Du côté de Nedjma, on nous assure que le service technique n’a enregistré aucun incident de ce genre. Le responsable du département des relations publiques souligne cependant que des difficultés peuvent survenir pendant l’interconnexion (passage du réseau d’un opérateur à un autre), ou lors des fêtes religieuses et nationales où le taux d’utilisation des SMS augmente. La cellule de communication de l’opérateur étoilé a indiqué que ses abonnés ont échangé quelque 50 millions de SMS durant les deux jours de l’Aïd El Fitr. Idem pour les abonnés d’ATM Mobilis, qui ont envoyé plus de 36 millions de SMS durant cette fête religieuse.  Concernant l’accès difficile à Internet et plus particulièrement à facebook, d’aucuns l’imputent à une censure, mais d’autres sont convaincus que c’est à cause de la hausse de l’audience de certains sites et des connexions simultanées. Des difficultés seraient toutefois nombreuses si on se fie à des témoignages publiés sur facebook et d’autres sites internet.
«Ces blocages pourraient être liés aux dernières émeutes contre la cherté de la vie», écrit TSA dans son édition du 10 janvier 2011. «Nous avons eu connaissance de ces affirmations (de censure) et nous enquêtons», a indiqué Stefano Hesse, directeur de la communication EMEA (Europe, Moyen-Orient et Afrique) de facebook.

En Algérie, facebook compte actuellement 1,2 million d’utilisateurs, selon une enquête publiée en octobre 2010 par deux entreprises algériennes spécialisées dans le conseil en webmarketing (Med&Com) et les solutions logicielles (Ideatic).
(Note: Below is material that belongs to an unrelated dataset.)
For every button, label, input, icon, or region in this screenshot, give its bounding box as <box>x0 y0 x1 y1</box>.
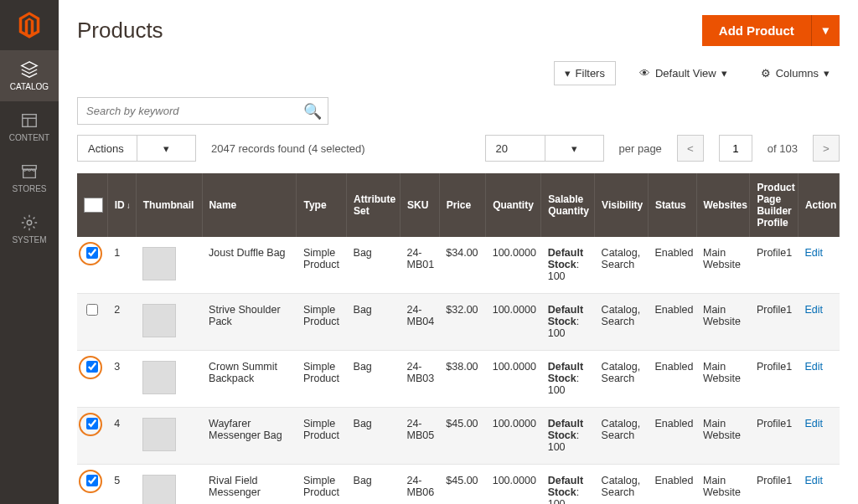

La promulgation de la loi n° 09-04 du 5 août 2009 portant règles particulières relatives à la prévention et à la lutte contre les infractions liées aux technologies de l’information et de la communication avait suscité certaines craintes. Pour rassurer, cette même loi assure que les opérations de surveillance prévues peuvent être effectuées dans des cas particuliers : prévenir les infractions qualifiées d’actes terroristes ou subversifs et les atteintes contre la sûreté de l’Etat, lorsqu’il existe des informations sur une atteinte probable au système informatique représentant une menace pour l’ordre public, la défense nationale, les institutions de l’Etat ou l’économie nationale, les besoins des enquêtes et des informations judiciaires lorsqu’il est difficile d’aboutir à des résultats intéressant les recherches en cours sans recourir à la surveillance électronique et dans le cadre de l’exécution des demandes d’entraide judiciaire internationale. Les opérations de surveillance ne peuvent être effectuées que sur autorisation écrite de l’autorité judiciaire compétente. (El Watan-19.01.2011.)